Colonel Dransfield offered up two scenarios yesterday. The first was that pro-Indonesian militia were seeking to infiltrate armed agents as "sleepers" who would wage a war for autonomy after UN peacekeepers had left.
The other scenario was that the militia wanted to engage UN troops, forcing countries to determine that the Timor mission was too dangerous.
"They are obviously going to lose that campaign because there is a definite determination on the part of contributing nations ... that we are going to see this one through," he said.
The two recent attacks in the New Zealand sector resulting in New Zealand and Nepalese fatalities were chance rather than premeditated clashes, he said.
Colonel Dransfield said the two battalions of Indonesian troops based along the border in West Timor were incapable of disarming pro-Indonesian militias.
"It's very difficult. The refugee camps are enormous. The reports we are getting at the moment is there is a lot of trouble and the TNI are effectively outnumbered. It is not a particularly rosy picture."
Colonel Dransfield told reporters that latest intelligence estimates on the numbers of armed militia in East Timor could be as high as 150, split into small groups.
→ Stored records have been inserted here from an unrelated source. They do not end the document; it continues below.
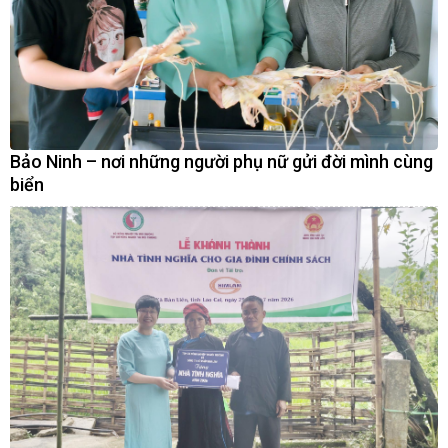
Bảo Ninh – nơi những người phụ nữ gửi đời mình cùng
biển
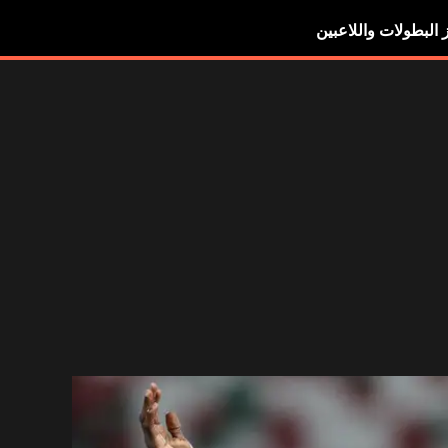
ز البطولات واللاعبين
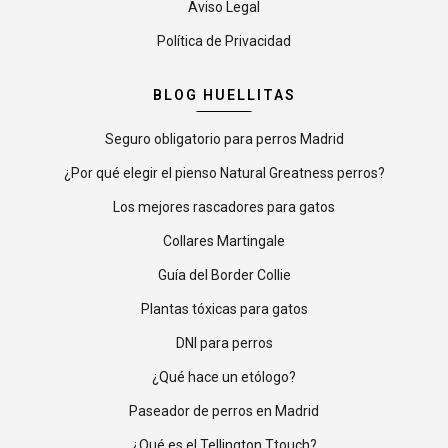
Aviso Legal
Política de Privacidad
BLOG HUELLITAS
Seguro obligatorio para perros Madrid
¿Por qué elegir el pienso Natural Greatness perros?
Los mejores rascadores para gatos
Collares Martingale
Guía del Border Collie
Plantas tóxicas para gatos
DNI para perros
¿Qué hace un etólogo?
Paseador de perros en Madrid
¿Qué es el Tellington Ttouch?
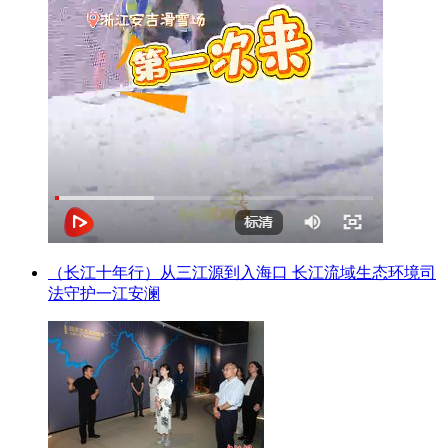
（长江十年行）从三江源到入海口 长江流域生态环境司
法守护一江安澜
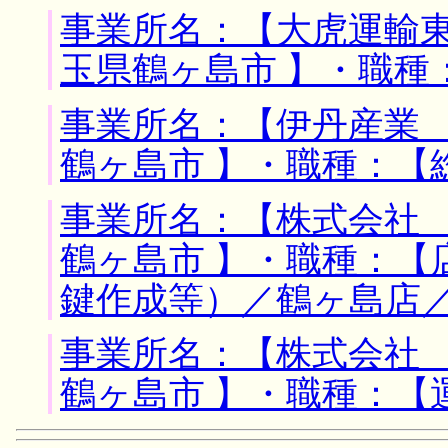
事業所名：【大虎運輸東
玉県鶴ヶ島市 】・職種
事業所名：【伊丹産業 
鶴ヶ島市 】・職種：【
事業所名：【株式会社 
鶴ヶ島市 】・職種：【
鍵作成等）／鶴ヶ島店
事業所名：【株式会社 
鶴ヶ島市 】・職種：【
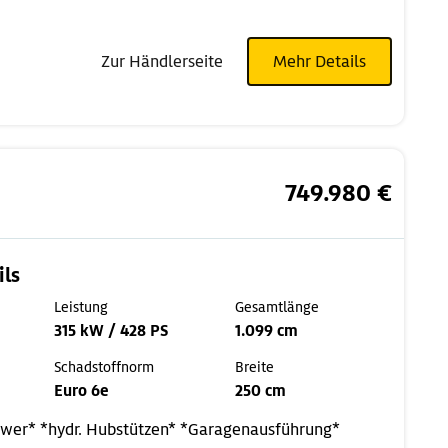
Zur Händlerseite
Mehr Details
749.980 €
ils
Leistung
Gesamtlänge
315 kW / 428 PS
1.099 cm
Schadstoffnorm
Breite
Euro 6e
250 cm
ower*
*hydr. Hubstützen*
*Garagenausführung*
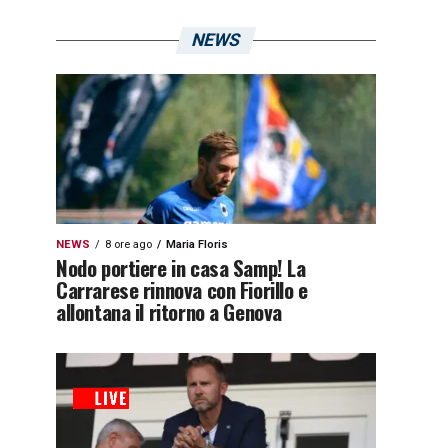
NEWS
NEWS
8 ore ago
Maria Floris
Nodo portiere in casa Samp! La
Carrarese rinnova con Fiorillo e
allontana il ritorno a Genova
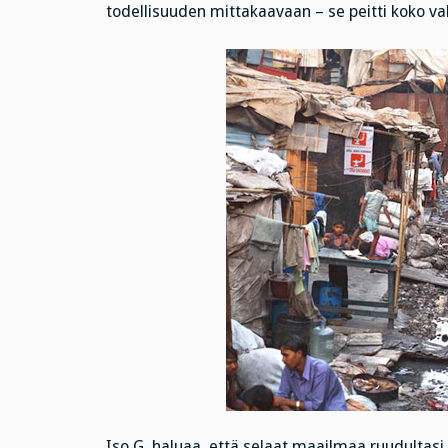
todellisuuden mittakaavaan – se peitti koko va
Iso G. haluaa, että selaat maailmaa ruudultasi,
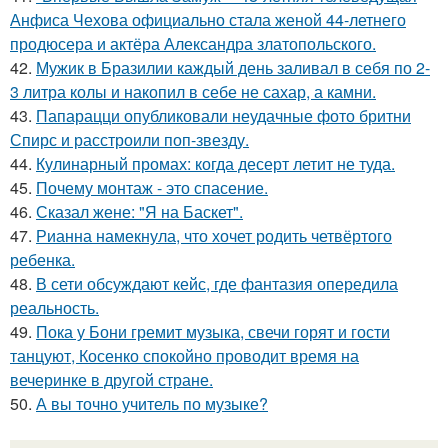
Анфиса Чехова официально стала женой 44-летнего
продюсера и актёра Александра златопольского.
42.
Мужик в Бразилии каждый день заливал в себя по 2-
3 литра колы и накопил в себе не сахар, а камни.
43.
Папарацци опубликовали неудачные фото бритни
Спирс и расстроили поп-звезду.
44.
Кулинарный промах: когда десерт летит не туда.
45.
Почему монтаж - это спасение.
46.
Сказал жене: "Я на Баскет".
47.
Рианна намекнула, что хочет родить четвёртого
ребенка.
48.
В сети обсуждают кейс, где фантазия опередила
реальность.
49.
Пока у Бони гремит музыка, свечи горят и гости
танцуют, Косенко спокойно проводит время на
вечеринке в другой стране.
50.
А вы точно учитель по музыке?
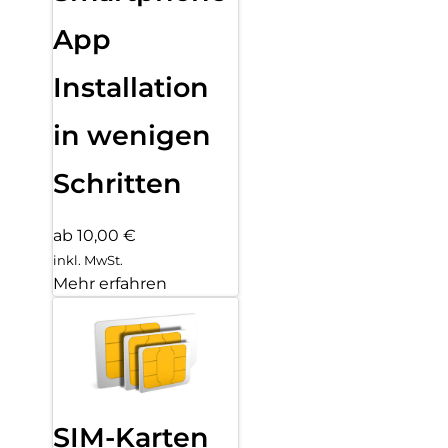
App
Installation
in wenigen
Schritten
ab 10,00 €
inkl. MwSt.
Mehr erfahren
SIM-Karten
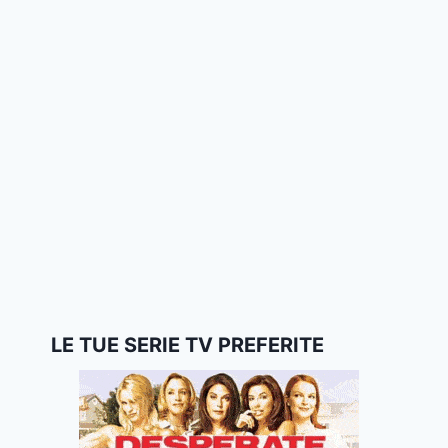
LE TUE SERIE TV PREFERITE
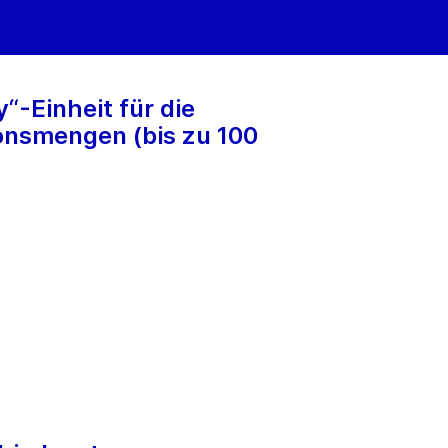
“-Einheit für die
onsmengen (bis zu 100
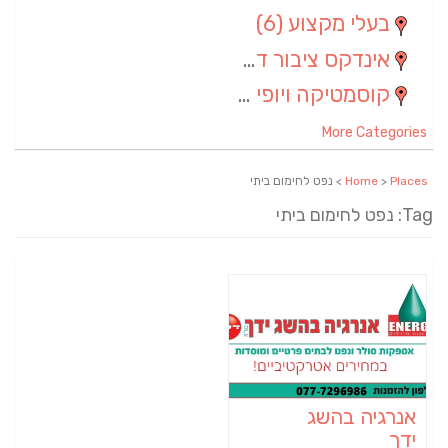
בעלי מקצוע
(6)
אינדקס ציבור דתי
(5)
קוסמטיקה ויופי
(4)
More Categories
Places
>
Home
> נפט לחימום ביתי
Tag: נפט לחימום ביתי
אנרגיה בהשג
ידך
The UN's Deputy Commander in East Timor, Major-General Mike Smith, supported Colonel Dransfield's comments, saying he had no reason to doubt the sincerity of Major-General Kiki Syahanakri, the commander of Indonesia's eastern region.
The Indonesian side was providing a regular flow of information on suspected or planned movements across the border by armed militia, he said.
More than 100,000 East Timorese refugees live in some 200 camps across West Timor with estimates of the number of those who opposed independence as high as 50 per cent.
Meanwhile, Portuguese security forces guarding Dili remain on high alert for possible militia infiltrators, with several key anniversaries this month and next month.
Security concerns have also forced UN officials to suspend work on a second road repair project in south-central Ainaro district.
UN officials said worries over the safety of East Timorese workers and foreign contractors were the reason for suspending work on the $1.5 million project.
In the latest incident, pro-Indonesian militia are suspected of burning down a house at Hatu Hudo, south-west of Same.